2. Spotting usage patterns and anomalies in real time
Traditional systems merely provide descriptive data such as altered traffic levels or changes in call duration. Interpreting anomalies is left to human experts. AI-based models apply diagnostic and predictive analytics to statistical data to detect abnormal patterns and raise alarms in real time, thus averting fraud.
3. Minimising damage with diagnostic and predictive analytics
By converting data into diagnostic and predictive insights, AI-powered systems can detect incongruities such as unauthorised network access and fake profiles. They block access to suspected fraudsters, thus minimising damage.
4. Tracking assets with movement analytics
AI and ML engines continually monitor the place and nature of service usage by tracking device movement paths. This is useful in case of duplicated SIM cards, devices used in suspicious locations, or roaming arbitrage cases.
5. Plugging vulnerabilities through transaction data analysis
AI in fraud prevention can read invoice content and amounts, detect suspicious credit transfers, or credit accumulation on prepaid accounts. By combining this data with usage patterns and historical data, AI can detect suspicious activity and prompt billing teams to check for potential fraud.

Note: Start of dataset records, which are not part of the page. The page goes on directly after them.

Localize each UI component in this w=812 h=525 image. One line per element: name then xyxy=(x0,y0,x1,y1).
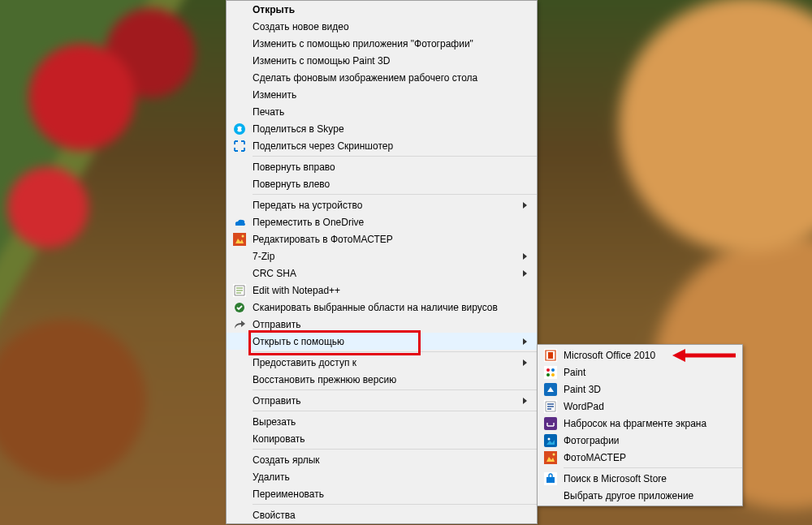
menu-item-label: ФотоМАСТЕР xyxy=(564,452,626,463)
context-menu-item[interactable]: Печать xyxy=(227,103,537,120)
menu-item-label: Печать xyxy=(253,106,284,118)
fotomaster-icon xyxy=(233,233,246,246)
context-menu: ОткрытьСоздать новое видеоИзменить с пом… xyxy=(226,0,538,524)
submenu-item[interactable]: Paint xyxy=(538,364,742,381)
menu-item-label: Открыть xyxy=(253,4,295,15)
msoffice-icon xyxy=(544,349,557,362)
context-menu-item[interactable]: Переименовать xyxy=(227,485,537,502)
menu-item-label: Предоставить доступ к xyxy=(253,357,356,368)
svg-point-11 xyxy=(551,373,555,377)
submenu-item[interactable]: Выбрать другое приложение xyxy=(538,487,742,504)
svg-point-3 xyxy=(242,235,244,237)
submenu-arrow-icon xyxy=(522,397,529,405)
context-menu-item[interactable]: Копировать xyxy=(227,430,537,447)
submenu-item[interactable]: Фотографии xyxy=(538,432,742,449)
context-menu-item[interactable]: CRC SHA xyxy=(227,265,537,282)
context-menu-item[interactable]: Открыть xyxy=(227,1,537,18)
context-menu-item[interactable]: Переместить в OneDrive xyxy=(227,213,537,230)
submenu-item[interactable]: ФотоМАСТЕР xyxy=(538,449,742,466)
context-menu-item[interactable]: Восстановить прежнюю версию xyxy=(227,371,537,388)
menu-item-label: Microsoft Office 2010 xyxy=(564,350,655,361)
menu-item-label: Передать на устройство xyxy=(253,200,362,211)
menu-separator xyxy=(253,504,537,505)
svg-rect-2 xyxy=(233,233,246,246)
menu-item-label: Открыть с помощью xyxy=(253,336,344,347)
submenu-arrow-icon xyxy=(522,252,529,260)
context-menu-item[interactable]: Сканировать выбранные области на наличие… xyxy=(227,299,537,316)
submenu-item[interactable]: WordPad xyxy=(538,398,742,415)
context-menu-item[interactable]: Передать на устройство xyxy=(227,196,537,213)
context-menu-item[interactable]: Удалить xyxy=(227,468,537,485)
submenu-item[interactable]: Поиск в Microsoft Store xyxy=(538,470,742,487)
open-with-submenu: Microsoft Office 2010PaintPaint 3DWordPa… xyxy=(537,344,743,506)
submenu-item[interactable]: Набросок на фрагменте экрана xyxy=(538,415,742,432)
submenu-arrow-icon xyxy=(522,359,529,367)
menu-item-label: Отправить xyxy=(253,319,301,330)
menu-item-label: Редактировать в ФотоМАСТЕР xyxy=(253,234,393,245)
context-menu-item[interactable]: Изменить с помощью приложения "Фотографи… xyxy=(227,35,537,52)
screenshot-icon xyxy=(233,140,246,153)
menu-separator xyxy=(253,411,537,411)
context-menu-item[interactable]: Редактировать в ФотоМАСТЕР xyxy=(227,230,537,247)
context-menu-item[interactable]: Отправить xyxy=(227,316,537,333)
submenu-arrow-icon xyxy=(522,338,529,346)
menu-item-label: Поделиться в Skype xyxy=(253,123,344,135)
menu-item-label: Набросок на фрагменте экрана xyxy=(564,418,706,429)
context-menu-item[interactable]: Открыть с помощью xyxy=(227,333,537,350)
menu-item-label: Переименовать xyxy=(253,488,324,500)
svg-rect-17 xyxy=(544,451,557,464)
menu-item-label: Создать новое видео xyxy=(253,21,349,32)
menu-item-label: Вырезать xyxy=(253,416,296,428)
menu-item-label: Поиск в Microsoft Store xyxy=(564,473,667,484)
menu-item-label: 7-Zip xyxy=(253,251,274,262)
context-menu-item[interactable]: Вырезать xyxy=(227,413,537,430)
notepad-icon xyxy=(233,284,246,297)
context-menu-item[interactable]: Сделать фоновым изображением рабочего ст… xyxy=(227,69,537,86)
skype-icon xyxy=(233,123,246,136)
context-menu-item[interactable]: Повернуть влево xyxy=(227,175,537,192)
context-menu-item[interactable]: Свойства xyxy=(227,506,537,523)
context-menu-item[interactable]: Отправить xyxy=(227,392,537,409)
onedrive-icon xyxy=(233,216,246,229)
context-menu-item[interactable]: Поделиться в Skype xyxy=(227,120,537,137)
scan-icon xyxy=(233,301,246,314)
menu-item-label: Удалить xyxy=(253,471,290,483)
context-menu-item[interactable]: Изменить с помощью Paint 3D xyxy=(227,52,537,69)
context-menu-item[interactable]: Edit with Notepad++ xyxy=(227,282,537,299)
menu-item-label: Свойства xyxy=(253,510,296,521)
context-menu-item[interactable]: Создать ярлык xyxy=(227,451,537,468)
svg-rect-15 xyxy=(544,434,557,447)
svg-point-9 xyxy=(551,368,555,372)
svg-point-18 xyxy=(553,453,555,455)
fotomaster-icon xyxy=(544,451,557,464)
submenu-arrow-icon xyxy=(522,201,529,209)
menu-separator xyxy=(253,194,537,195)
context-menu-item[interactable]: Создать новое видео xyxy=(227,18,537,35)
submenu-item[interactable]: Paint 3D xyxy=(538,381,742,398)
menu-item-label: Edit with Notepad++ xyxy=(253,285,340,296)
paint-icon xyxy=(544,366,557,379)
context-menu-item[interactable]: Предоставить доступ к xyxy=(227,354,537,371)
menu-item-label: Создать ярлык xyxy=(253,454,320,466)
menu-item-label: Восстановить прежнюю версию xyxy=(253,374,396,385)
menu-item-label: Сканировать выбранные области на наличие… xyxy=(253,302,498,313)
menu-separator xyxy=(564,467,742,468)
menu-item-label: Paint 3D xyxy=(564,384,601,395)
menu-item-label: Фотографии xyxy=(564,435,620,446)
menu-item-label: Изменить xyxy=(253,89,296,101)
menu-separator xyxy=(253,156,537,157)
menu-separator xyxy=(253,449,537,450)
menu-item-label: Выбрать другое приложение xyxy=(564,490,693,501)
context-menu-item[interactable]: Изменить xyxy=(227,86,537,103)
menu-item-label: Повернуть вправо xyxy=(253,161,335,173)
context-menu-item[interactable]: 7-Zip xyxy=(227,247,537,265)
svg-point-10 xyxy=(546,373,550,377)
submenu-item[interactable]: Microsoft Office 2010 xyxy=(538,346,742,364)
context-menu-item[interactable]: Повернуть вправо xyxy=(227,158,537,175)
context-menu-item[interactable]: Поделиться через Скриншотер xyxy=(227,137,537,154)
menu-item-label: Изменить с помощью Paint 3D xyxy=(253,55,390,67)
menu-item-label: Повернуть влево xyxy=(253,179,330,190)
menu-item-label: Переместить в OneDrive xyxy=(253,217,364,228)
svg-point-16 xyxy=(548,437,551,440)
menu-separator xyxy=(253,389,537,390)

6. Anticipating future threats
Intelligence on case outcomes feeds back into the detection system, enabling its algorithms to update automatically and evolve in response to changing fraud patterns. This helps to anticipate future threats and prevent potential fraud.
Implementing AI in fraud prevention
Considering that telcos lose 2% or over $1.5 trillion annually[2] to fraudulent transactions, they need to leverage AI's superior analytical capabilities at the earliest. AI and ML together can help handle humungous amounts of data, plug network vulnerabilities, detect or even predict anomalies faster, and facilitate self-updating fraud prevention models.
The recent success of a Canadian telecommunications company with AI is a case in point.[3] By leveraging AI best practices, this telecom giant has developed a 'self-tuning' fraud detection solution that enables:
10% increase in scam detection
150% improvement in the time taken for detecting losses, post the occurrence of fraud
200% improvement in the time taken for identifying new fraud schemes
Here is a quick checklist for successfully transitioning to AI from your existing fraud management system:
Choose AI and ML-integrated solutions that provide effective assessment and automation.
Integrate supervised and unsupervised ML models. The former are better are identifying common fraud types, while the latter (using unlabeled data) can be more effective in detecting non-conformist fraud patterns.
Store data from different time periods and perform data cleaning regularly to ensure that your system performs optimally.
Conduct gap analysis to identify your workforce and workflow holes. AI can automate workflows efficiently only when the gaps are bridged.
Ensure that employees have the right skill sets to work alongside AI. After all, implementing AI in fraud prevention is a human as well as a technology change.